Record extracts:
# # #

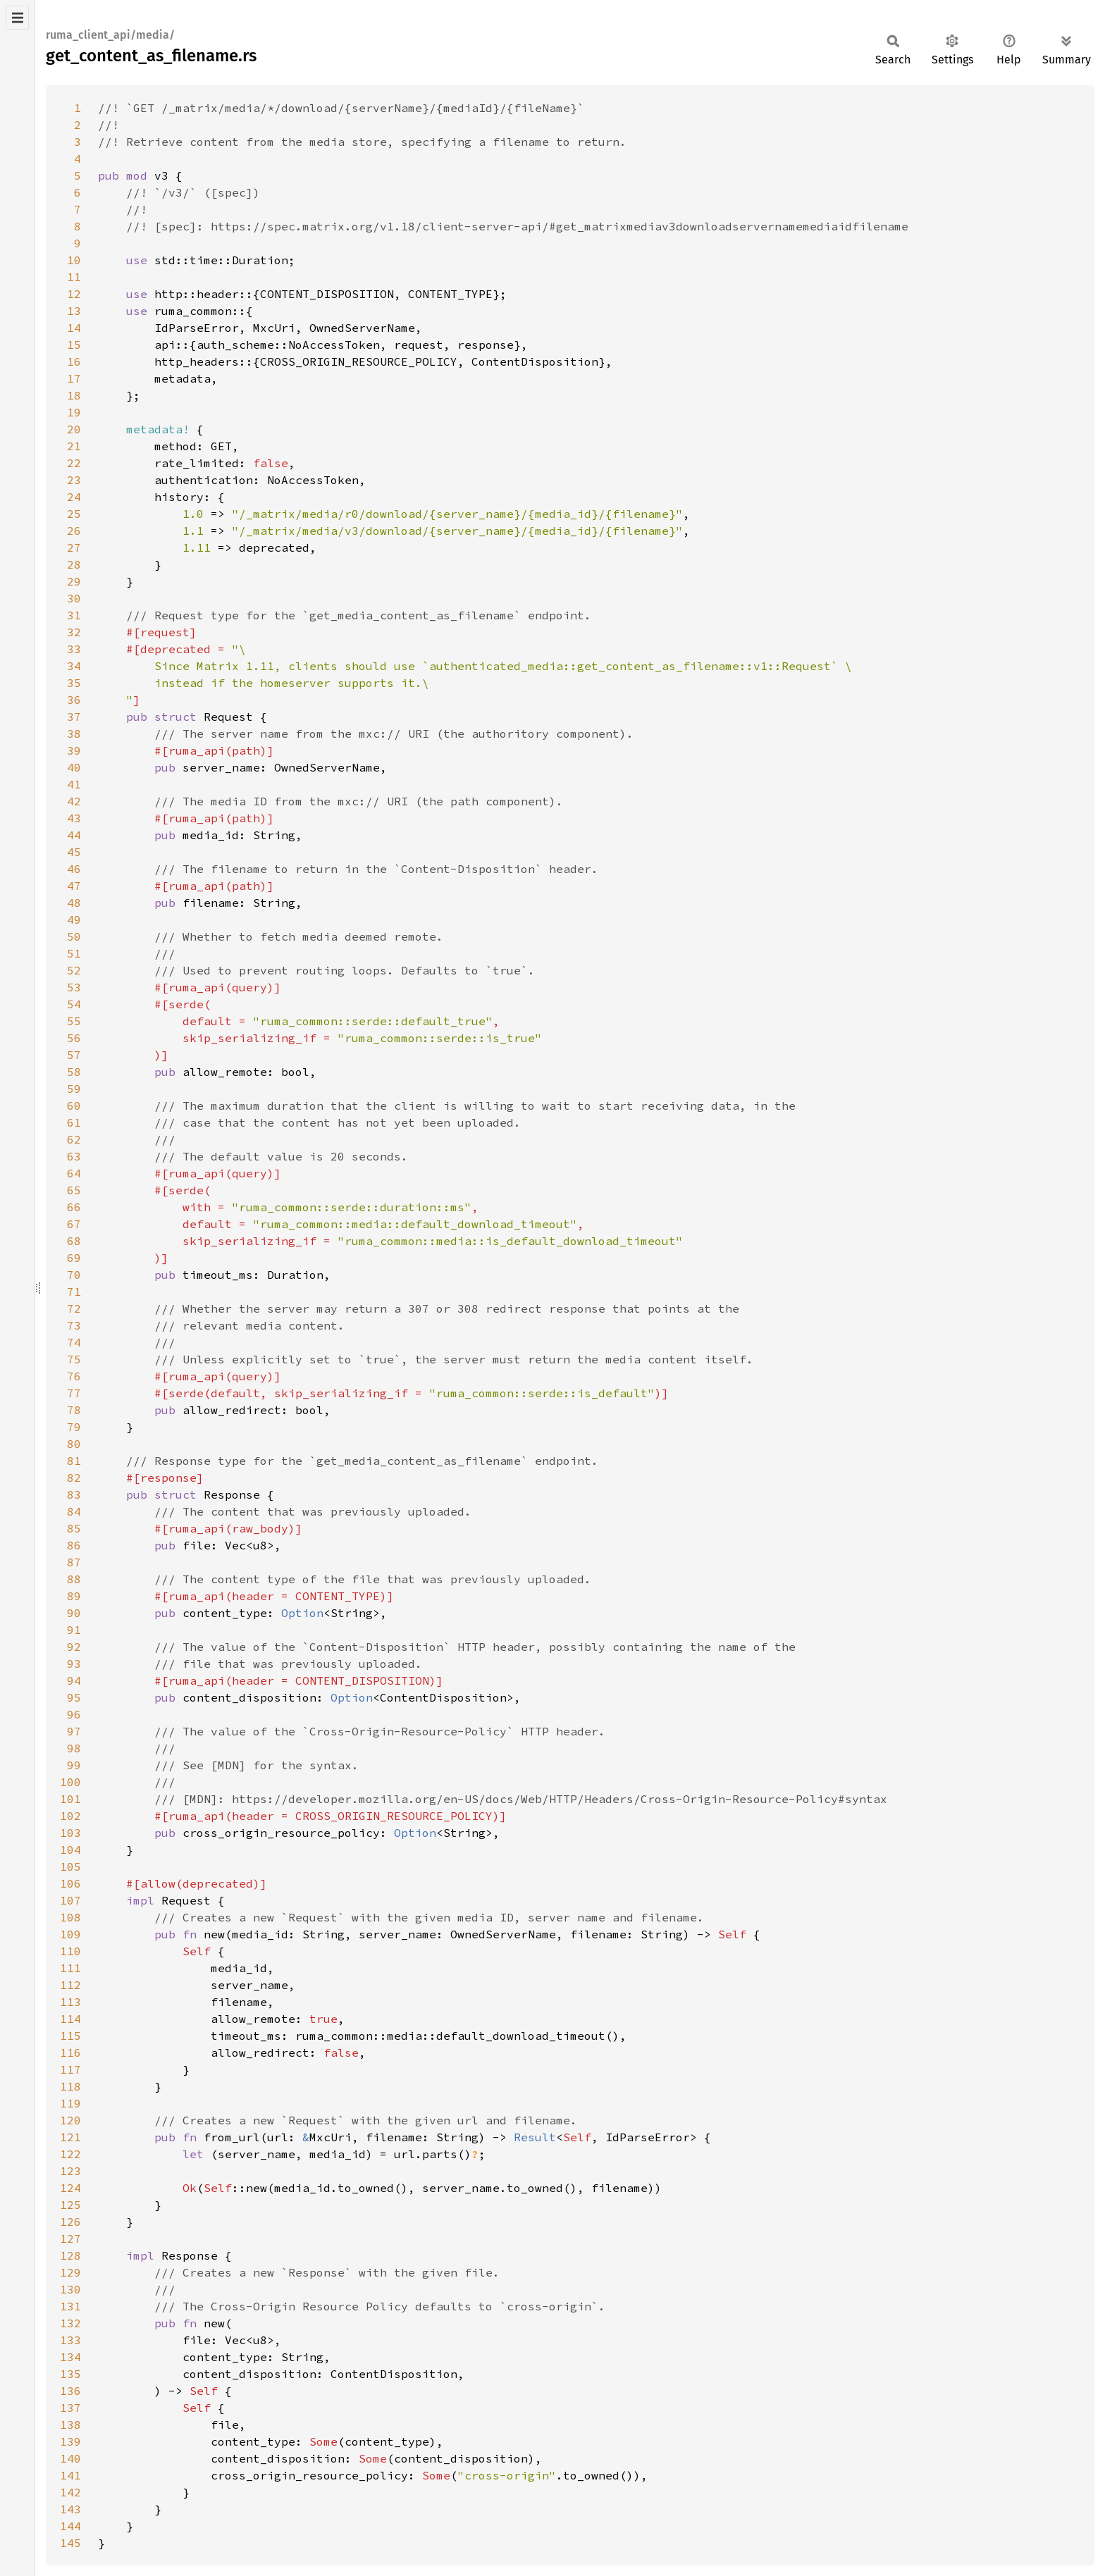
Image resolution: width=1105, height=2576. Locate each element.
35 (74, 683)
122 (70, 2154)
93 (74, 1664)
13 (74, 311)
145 (70, 2543)
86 (74, 1545)
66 (74, 1207)
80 (74, 1444)
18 (74, 395)
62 (74, 1139)
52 (74, 970)
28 (74, 564)
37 (74, 717)
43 (74, 818)
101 (70, 1799)
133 (70, 2340)
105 (70, 1866)
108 (70, 1917)
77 (74, 1393)
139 (70, 2441)
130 (70, 2289)
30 (74, 598)
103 (70, 1833)
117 (70, 2069)
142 (70, 2492)
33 (74, 649)
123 (70, 2171)
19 (74, 412)
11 (74, 277)
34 (74, 666)
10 (74, 260)
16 (74, 361)
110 (70, 1951)
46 (74, 869)
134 (70, 2357)
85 (74, 1528)
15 (74, 345)
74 (74, 1342)
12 (74, 294)
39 (74, 750)
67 (74, 1224)
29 (74, 581)
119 (70, 2103)
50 (74, 936)
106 (70, 1883)
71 (74, 1291)
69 (74, 1258)
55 (74, 1021)
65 (74, 1190)
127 (70, 2238)
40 (74, 767)
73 (74, 1325)
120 (70, 2120)
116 (70, 2052)
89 (74, 1596)
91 (74, 1630)
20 (74, 429)
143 (70, 2509)
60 (74, 1105)
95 (74, 1697)
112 (70, 1985)
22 (74, 463)
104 (70, 1850)
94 (74, 1680)
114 (70, 2019)
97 (74, 1731)
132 (70, 2323)
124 (70, 2188)
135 (70, 2374)
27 (74, 547)
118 (70, 2086)
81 (74, 1461)
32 (74, 632)
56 (74, 1038)
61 (74, 1122)
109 (70, 1934)
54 (74, 1004)
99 (74, 1765)
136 (70, 2391)
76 (74, 1376)
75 (74, 1359)
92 (74, 1647)
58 (74, 1072)
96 (74, 1714)
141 (70, 2475)
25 (74, 514)
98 (74, 1748)
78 (74, 1410)
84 (74, 1511)
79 (74, 1427)
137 (70, 2408)
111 (70, 1968)
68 (74, 1241)
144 (70, 2526)
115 (70, 2036)
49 (74, 919)
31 (74, 615)
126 (70, 2222)
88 (74, 1579)
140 (70, 2458)
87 (74, 1562)
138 (70, 2424)
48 (74, 903)
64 (74, 1173)
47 (74, 886)
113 (70, 2002)
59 (74, 1089)
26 (74, 531)
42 (74, 801)
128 (70, 2255)
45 (74, 852)
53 (74, 987)
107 (70, 1900)
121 (70, 2137)
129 (70, 2272)
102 (70, 1816)
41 (74, 784)
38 (74, 733)
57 (74, 1055)
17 (74, 378)
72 (74, 1308)
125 (70, 2205)
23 (74, 480)
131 (70, 2306)
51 (74, 953)
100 (70, 1782)
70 (74, 1275)
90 (74, 1613)
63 (74, 1156)
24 (74, 497)
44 (74, 835)
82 (74, 1477)
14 (74, 328)
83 (74, 1494)
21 (74, 446)
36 (74, 700)
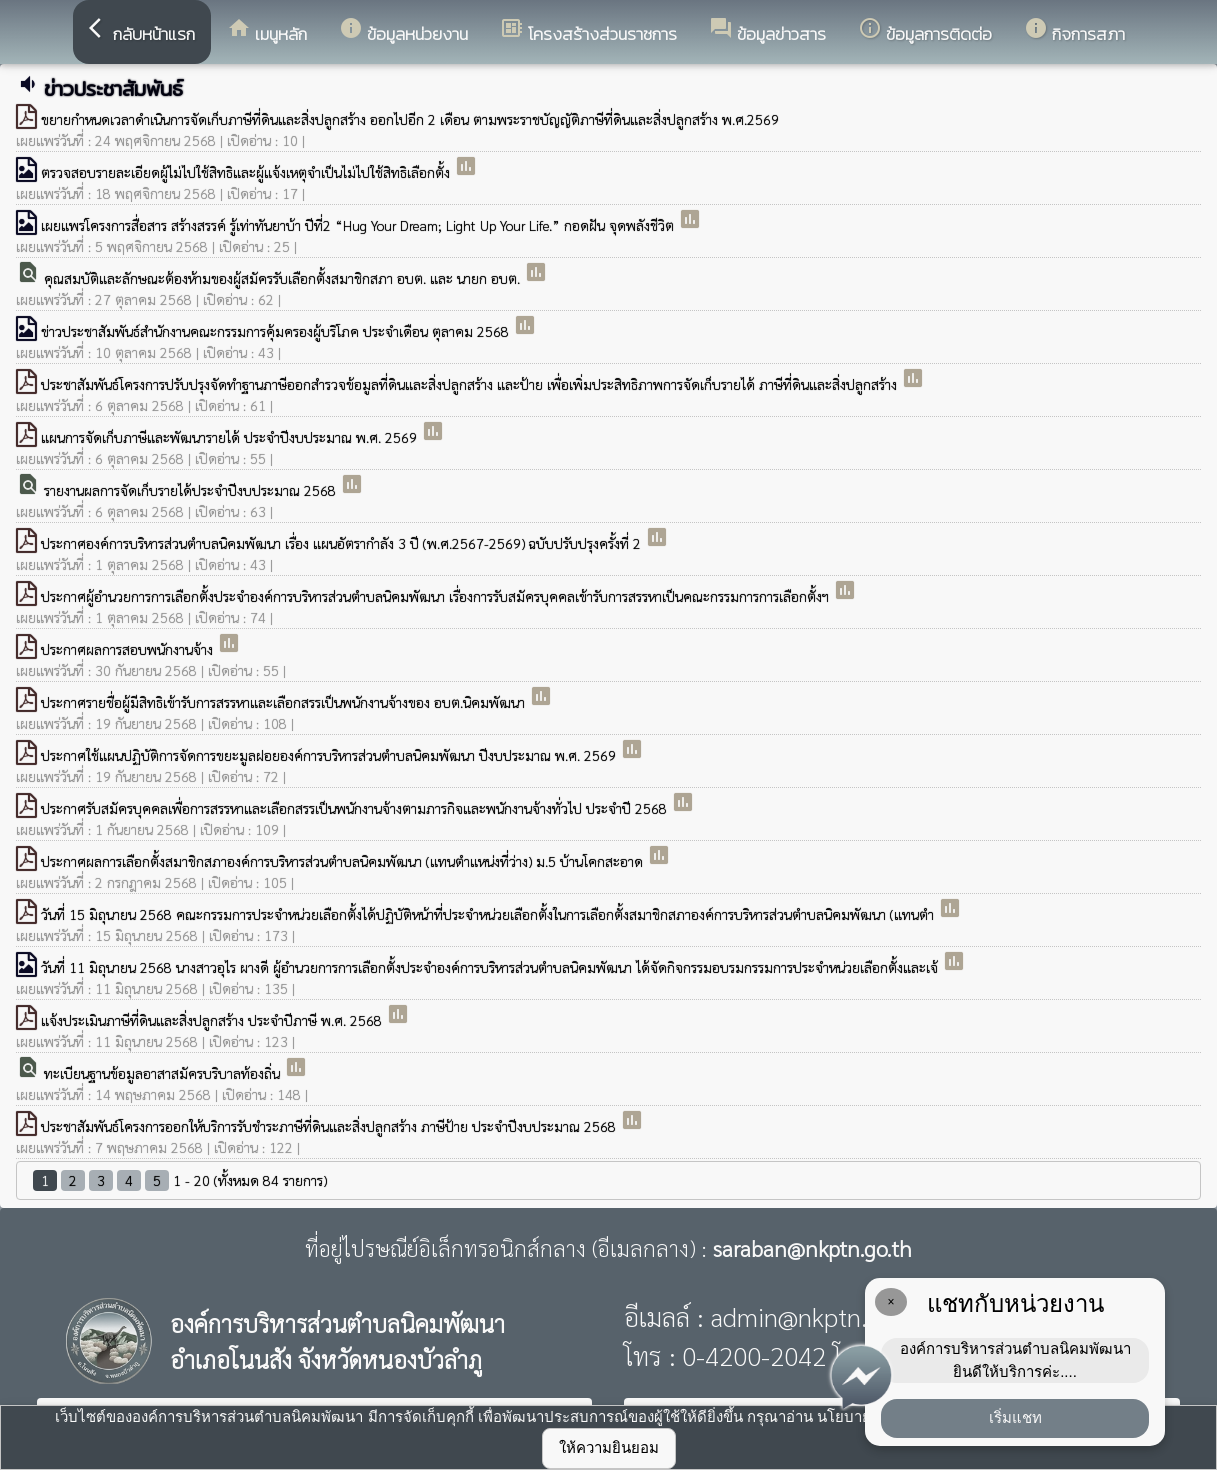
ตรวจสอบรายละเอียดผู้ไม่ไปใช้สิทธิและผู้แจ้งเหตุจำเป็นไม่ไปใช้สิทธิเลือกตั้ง (247, 172)
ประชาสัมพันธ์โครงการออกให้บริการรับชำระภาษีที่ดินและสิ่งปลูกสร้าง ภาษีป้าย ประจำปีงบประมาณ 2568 (330, 1126)
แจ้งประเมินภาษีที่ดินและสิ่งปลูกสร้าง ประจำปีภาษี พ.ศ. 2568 (213, 1020)
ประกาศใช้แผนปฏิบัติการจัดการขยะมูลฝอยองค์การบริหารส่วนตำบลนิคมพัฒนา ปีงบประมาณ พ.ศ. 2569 (330, 755)
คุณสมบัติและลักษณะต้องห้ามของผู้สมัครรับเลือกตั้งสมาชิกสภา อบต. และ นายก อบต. (284, 278)
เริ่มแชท (1015, 1417)
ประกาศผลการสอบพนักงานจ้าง (129, 649)
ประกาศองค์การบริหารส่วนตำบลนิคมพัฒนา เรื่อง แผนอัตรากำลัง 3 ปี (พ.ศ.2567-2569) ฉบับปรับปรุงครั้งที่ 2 (343, 543)
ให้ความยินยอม (609, 1447)
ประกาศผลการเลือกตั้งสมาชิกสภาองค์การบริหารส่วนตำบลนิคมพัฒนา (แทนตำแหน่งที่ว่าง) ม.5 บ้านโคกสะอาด (344, 861)
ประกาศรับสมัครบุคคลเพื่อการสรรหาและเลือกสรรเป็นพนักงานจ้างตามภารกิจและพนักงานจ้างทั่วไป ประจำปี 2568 (356, 808)
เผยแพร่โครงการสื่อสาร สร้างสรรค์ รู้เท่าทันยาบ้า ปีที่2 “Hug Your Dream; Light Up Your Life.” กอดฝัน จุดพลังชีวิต (359, 225)
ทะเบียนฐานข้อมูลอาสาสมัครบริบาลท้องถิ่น (164, 1073)
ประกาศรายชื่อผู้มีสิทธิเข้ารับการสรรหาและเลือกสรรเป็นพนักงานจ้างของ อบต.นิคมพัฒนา (285, 702)
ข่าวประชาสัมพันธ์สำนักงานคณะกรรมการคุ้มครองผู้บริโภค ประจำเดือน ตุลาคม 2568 (277, 331)
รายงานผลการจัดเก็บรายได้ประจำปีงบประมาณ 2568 (192, 490)
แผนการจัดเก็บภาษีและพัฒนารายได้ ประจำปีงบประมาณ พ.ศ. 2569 (231, 437)
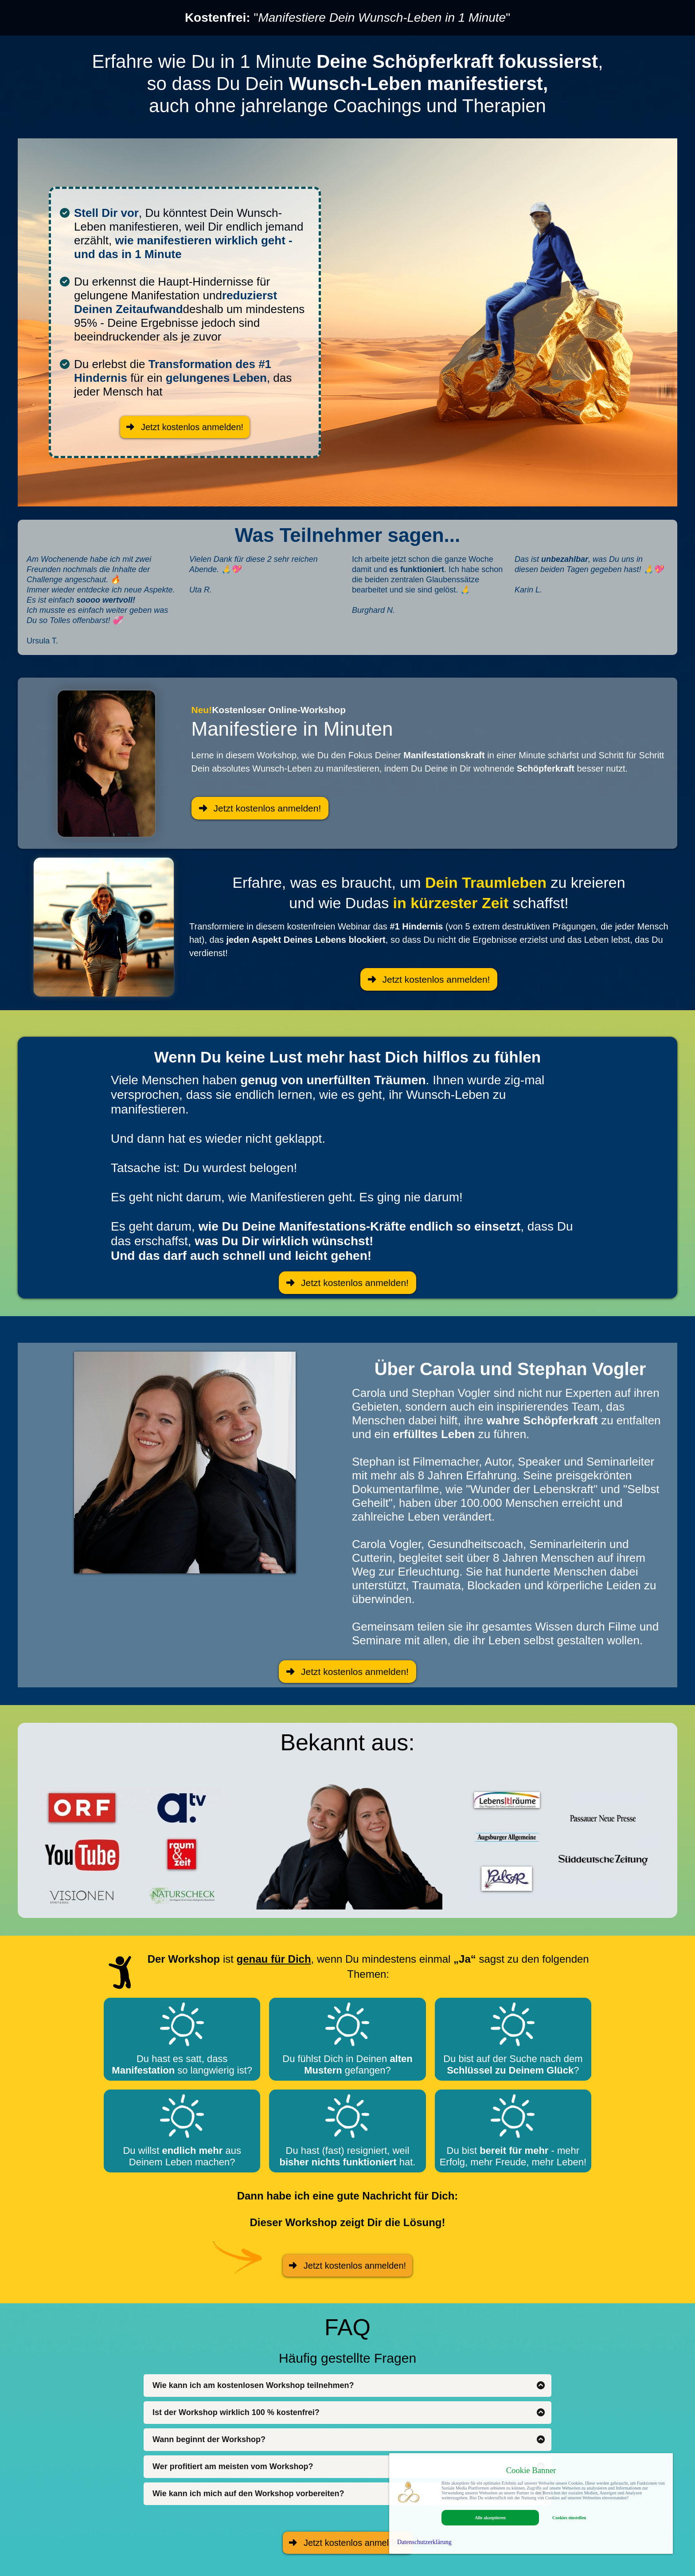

# # #

Description of the task: Search the entries for the word "กงานจ" and show every line that has it.

Answer to this task:
ประกาศผลการสอบพนักงานจ้าง (129, 649)
ประกาศรับสมัครบุคคลเพื่อการสรรหาและเลือกสรรเป็นพนักงานจ้างตามภารกิจและพนักงานจ้างทั่วไป ประจำปี 2568 (356, 808)
ประกาศรายชื่อผู้มีสิทธิเข้ารับการสรรหาและเลือกสรรเป็นพนักงานจ้างของ อบต.นิคมพัฒนา (285, 702)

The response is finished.